Can you tell which of the following tweets is from a small but rapidly growing company?
“One more glass of wine and I will b buying pop tarts from that damn vending machine for dinner, again”
“by the way, ignoring pre existing medical conditions=boon for cancer drug companies. Things r not always wut they appear 2 b”
“2 for 1 tuesday. buy any lrg specialty get medium 1 topping free. $12 value”
The answer: All of the above. The Twitter posts are from Naked Pizza in New Orleans, which serves pizza with 100 percent natural ingredients. As you can tell from the tweets, Naked Pizza uses Twitter to send followers special offers. The company also tweets to converse with customers in a way that mixes humor with social and health consciousness–qualities that reflect Naked Pizza’s brand identity.
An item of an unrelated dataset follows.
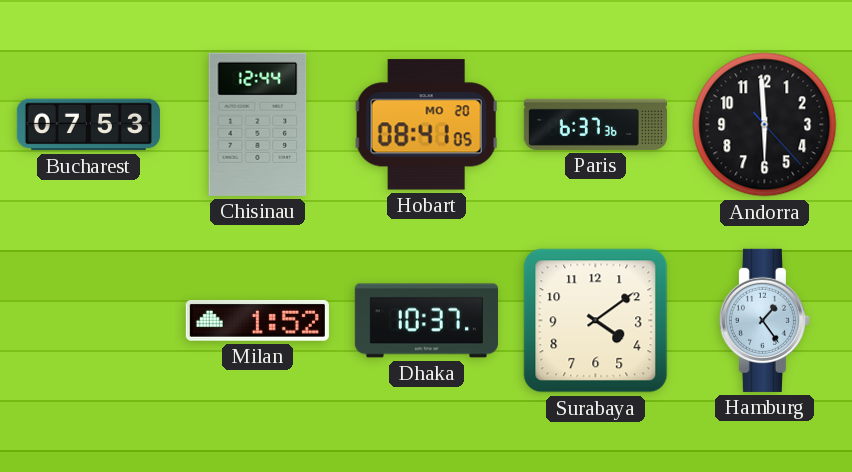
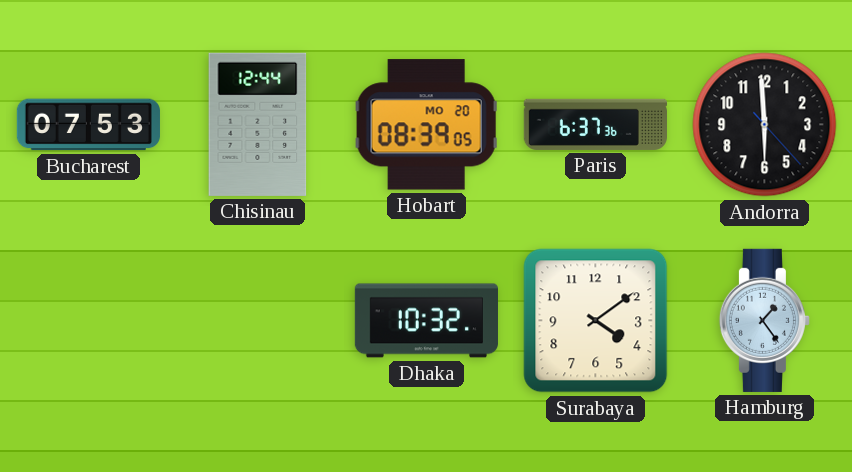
Hobart: 08:41 -> 08:39
Milan: 1:52 -> none
Dhaka: 10:37 -> 10:32
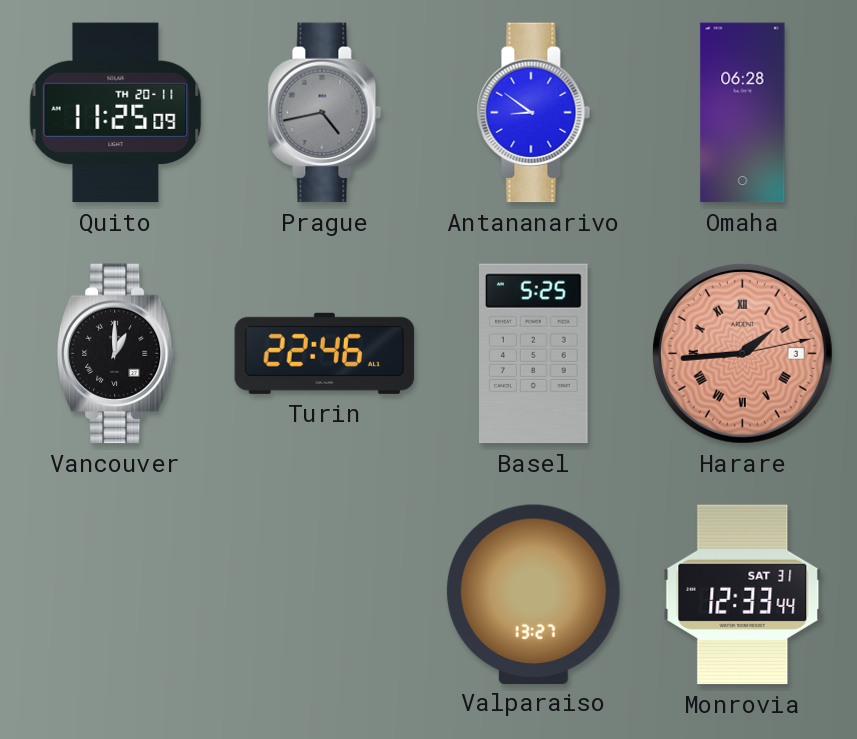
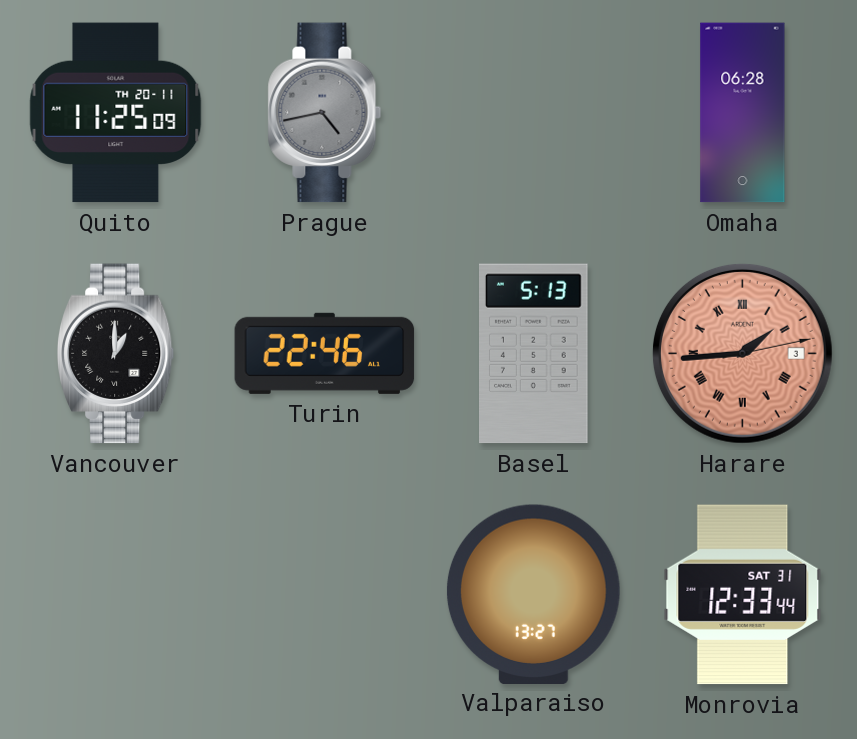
Antananarivo: 8:51 -> none
Basel: 5:25 -> 5:13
So far, Naked Pizza’s social media efforts are paying off, big time. At this moment, just one Naked Pizza exists. By summer 2010, as many as 50 franchises should be open throughout North America, according to cofounder Jeff Leach. He credits Twitter with playing a significant role in the company’s growth.
“If your business doesn’t have anything to tweet about, you’d better shift into a business that does have something to tweet about,” Leach says.
The mandate for small businesses is clear–set up a Twitter account, establish a Facebook page, and start talking. What isn’t always obvious, however, is what you should expect from your social media efforts. Do you need a formal social media strategy? And perhaps the murkiest question of all: How do you measure success?